Q: Have you seen much of an improvement in Amy's game with the addition of all these freshmen?
A: I think she's excited that she's not the only one out there over six feet now, and more importantly, she's never gotten her shot blocked in practice before and now that's happening all of the time. I think the competition really helps in that aspect. So she's really excited. We put a rule in last year that she couldn't take a shot from outside the lane until Dec. 1, so now we've kind of taken off the restrictions for her too. All our post players are our best shooters. We're kind of inverted, we're a backwards team, inside out, but you could see 5'5" inside and 6'5 outside.
Q: When you took the job and started mapping out how you could get this program back to where it used to be, is this where you thought the program would be at this point in the process? What have been the setbacks?

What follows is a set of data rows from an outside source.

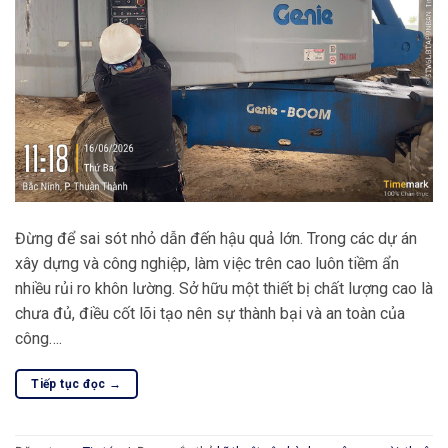
Đừng để sai sót nhỏ dẫn đến hậu quả lớn. Trong các dự án
xây dựng và công nghiệp, làm việc trên cao luôn tiềm ẩn
nhiều rủi ro khôn lường. Sở hữu một thiết bị chất lượng cao là
chưa đủ, điều cốt lõi tạo nên sự thành bại và an toàn của
công….
Tiếp tục đọc
→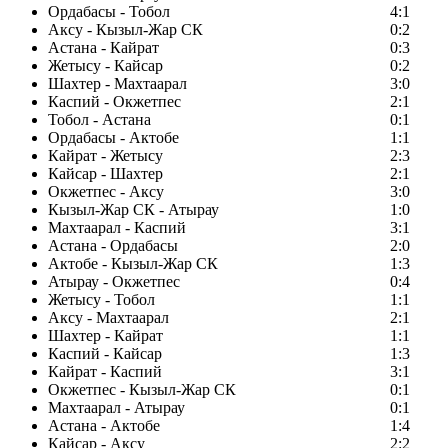
Ордабасы - Тобол
4:1
Аксу - Кызыл-Жар СК
0:2
Астана - Кайрат
0:3
Жетысу - Кайсар
0:2
Шахтер - Махтаарал
3:0
Каспий - Окжетпес
2:1
Тобол - Астана
0:1
Ордабасы - Актобе
1:1
Кайрат - Жетысу
2:3
Кайсар - Шахтер
2:1
Окжетпес - Аксу
3:0
Кызыл-Жар СК - Атырау
1:0
Махтаарал - Каспий
3:1
Астана - Ордабасы
2:0
Актобе - Кызыл-Жар СК
1:3
Атырау - Окжетпес
0:4
Жетысу - Тобол
1:1
Аксу - Махтаарал
2:1
Шахтер - Кайрат
1:1
Каспий - Кайсар
1:3
Кайрат - Каспий
3:1
Окжетпес - Кызыл-Жар СК
0:1
Махтаарал - Атырау
0:1
Астана - Актобе
1:4
Кайсар - Аксу
2:2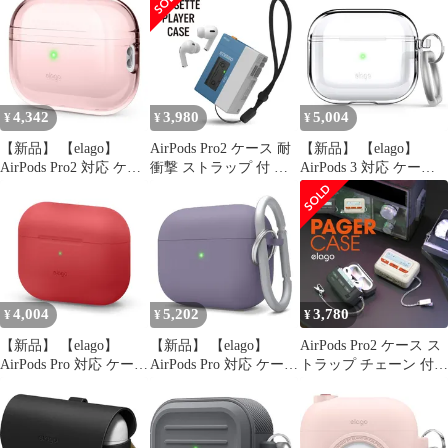
カラビナ 付 シリコン
アクセサリ
フ シリコンケース
カバー ワイヤレス充電
AirPods 3ケース
対応 シンプル かわいい
AirPods3 エアポッズ 第
シリコンケース [
3世代 対応 elago
AirPods Pro 3 エアーポ
ARMOR CASE
ッズプロ3 エアポッツ
4,342
3,980
5,004
¥
¥
¥
プロ 第3世代
【新品】 【elago】
AirPods Pro2 ケース 耐
【新品】 【elago】
AirPods Pro2 対応 ケー
衝撃 ストラップ 付 お
AirPods 3 対応 ケース
ス クリア カバー スト
しゃれ カバー ワイヤレ
クリア 落下防止 カラビ
ラップホール 使用可能
ス充電 シンプル
ナ 付き 耐衝撃 薄型 ク
耐衝撃 クリアケース 透
AirPods Pro 2 エアポッ
リアケース カバー 衝撃
明 傷防止 落下防止 保
ツプロ 第2世代 対応
吸収 シンプル スリム
護 アクセサリー [ Apple
elago CASSETTE
ソフト 透明ケース 傷防
AirPodsPro2 MQD83J/A
PLAYER CASE
止 保護 透明 ケースカ
エアーポッズPro2 0
バー [ Apple AirPods3 
4,004
5,202
3,780
¥
¥
¥
アポッ 0
【新品】 【elago】
【新品】 【elago】
AirPods Pro2 ケース ス
AirPods Pro 対応 ケース
AirPods Pro 対応 ケース
トラップ チェーン 付
耐衝撃 シンプル シリコ
カラビナ 付 耐衝撃 シ
可愛い ポケベル デザイ
ン カバー 衝撃 吸収 ス
ンプル ハイブリッド ハ
ン Apple AirPodsPro2 エ
リム ソフト ケースカバ
ード カバー 衝撃 吸収
アーポッズプロ2 対応
ー 傷防止 保護 アクセ
スリム ケースカバー 落
elago PAGER CASE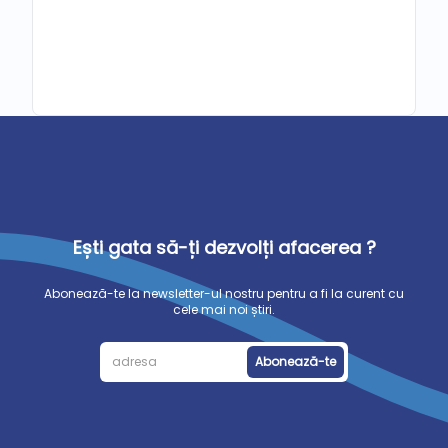
Ești gata să-ți dezvolți afacerea ?
Abonează-te la newsletter-ul nostru pentru a fi la curent cu
cele mai noi știri.
Abonează-te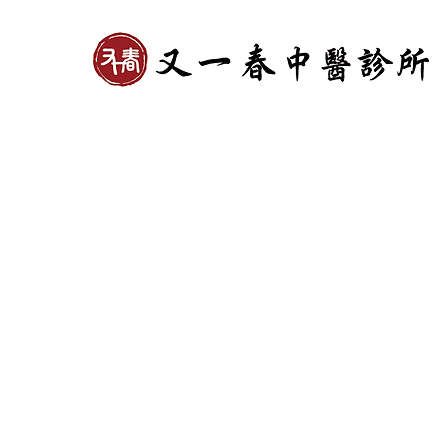
請致電或LINE預約，我們的工作
人員將為您安排最方便的就診時
間。
© 2024 by 又一春中醫診所
Powered and secured by
Wix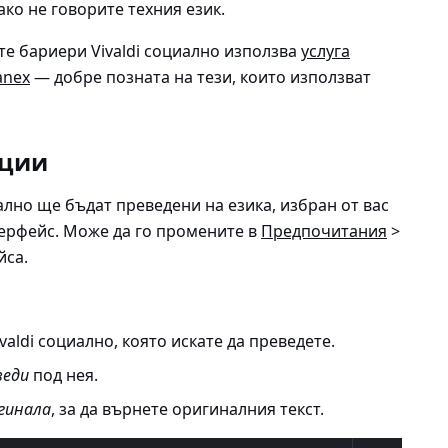
ако не говорите техния език.
те бариери Vivaldi социално използва
услуга
anex
— добре позната на тези, които използват
ации
ално ще бъдат преведени на езика, избран от вас
терфейс. Може да го промените в
Предпочитания
>
йса
.
aldi социално, която искате да преведете.
веди
под нея.
гинала
, за да върнете оригиналния текст.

A: We had some set backs last year. I was disappointed that we weren't further along last year, [for example] with beating NCAA tournament teams, we did, we beat Minnesota, we lost to Purdue in overtime, and they were in the Final Eight. I just felt like we'd be a little further along. You learn. And I think right now practice is better, competition is better, but how much that translates on the floor, I guess we will find out. Our recruiting, the interest we're getting from really good players nationwide has been really good also. But obviously, it takes a two-, three-, four-year cycle to really see the rewards of that.
The team opens the season on Nov. 13 at Toledo in a 6 p.m. contest.